Shree Yan's steps echoed in the silent ruins of the temple, his mind a whirlwind of thoughts, emotions, and regrets. The air around him felt heavy, as though the very weight of his decisions pressed upon his shoulders. He had chosen to forgo immortality, to abandon the path that had consumed him for so long. But now, standing amidst the shattered stones, he realized that freedom was not the release he had imagined.
The power that had once thrummed within him, that had promised to grant him the world, was now absent. Instead, there was a hollow ache, an emptiness that gnawed at his soul. His red eyes, once blazing with purpose, now held only a distant sadness as he surveyed the destruction he had wrought.
He had killed his past in the pursuit of immortality, and now he was left with nothing but the bitter remnants of his choices.
He turned, his gaze falling on the altar at the center of the temple.
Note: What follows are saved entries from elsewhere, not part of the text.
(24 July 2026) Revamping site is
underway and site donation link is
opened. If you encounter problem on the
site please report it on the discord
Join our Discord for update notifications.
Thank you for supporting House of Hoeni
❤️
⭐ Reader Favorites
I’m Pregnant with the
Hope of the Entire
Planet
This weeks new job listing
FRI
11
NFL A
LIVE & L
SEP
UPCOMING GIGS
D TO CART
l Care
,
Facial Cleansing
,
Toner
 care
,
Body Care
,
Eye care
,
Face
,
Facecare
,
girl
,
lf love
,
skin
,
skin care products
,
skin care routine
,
The ritual had been interrupted, the energy that had once crackled with potential now dissipated, leaving only the cold, empty shell of the place. It felt like a graveyard—his own graveyard, a place where all the versions of himself that had once existed were buried.
But there was no peace here. No release. Only a profound sense of loss.
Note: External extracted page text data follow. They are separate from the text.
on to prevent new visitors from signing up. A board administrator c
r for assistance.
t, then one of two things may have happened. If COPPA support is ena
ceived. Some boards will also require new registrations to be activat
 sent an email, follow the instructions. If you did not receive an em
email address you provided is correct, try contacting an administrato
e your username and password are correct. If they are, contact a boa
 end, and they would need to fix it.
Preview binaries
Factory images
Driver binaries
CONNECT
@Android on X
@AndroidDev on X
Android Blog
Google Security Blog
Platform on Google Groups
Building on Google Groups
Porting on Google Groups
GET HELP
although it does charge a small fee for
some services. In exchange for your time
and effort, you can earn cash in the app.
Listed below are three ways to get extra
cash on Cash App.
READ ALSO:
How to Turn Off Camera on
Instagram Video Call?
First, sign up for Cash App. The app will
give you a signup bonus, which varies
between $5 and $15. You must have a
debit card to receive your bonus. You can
His thoughts drifted to Shidhara Gautami, the woman he had once known, the woman who had once loved him. She was the one he had cast aside, believing that immortality could fill the emptiness in his heart. But now, as the weight of his freedom settled upon him, he realized that no amount of power, no matter how boundless, could ever replace the connections he had abandoned.
Had he made the right choice?
His mind lingered on the voices that had filled his thoughts during the ritual—the voices of his betrayals, his friends, his enemies. Kiran. Suman. Narayan. His mother. They all haunted him, not with anger, but with sorrow. What had he truly gained by severing every tie to his humanity?
Nothing.
Shree Yan clenched his fists. He had wanted to be free, to escape the chains of mortality. But now, he realized, it was those very chains that had anchored him to something real. It was his humanity, the bonds he had shared with others, that had given him purpose. Without them, he was adrift, lost in a sea of his own making.
The weight of his choices was unbearable, and yet, there was no turning back. He had rejected immortality, but he had also rejected the path of redemption. The road before him was uncertain, shrouded in darkness, and filled with the consequences of his actions.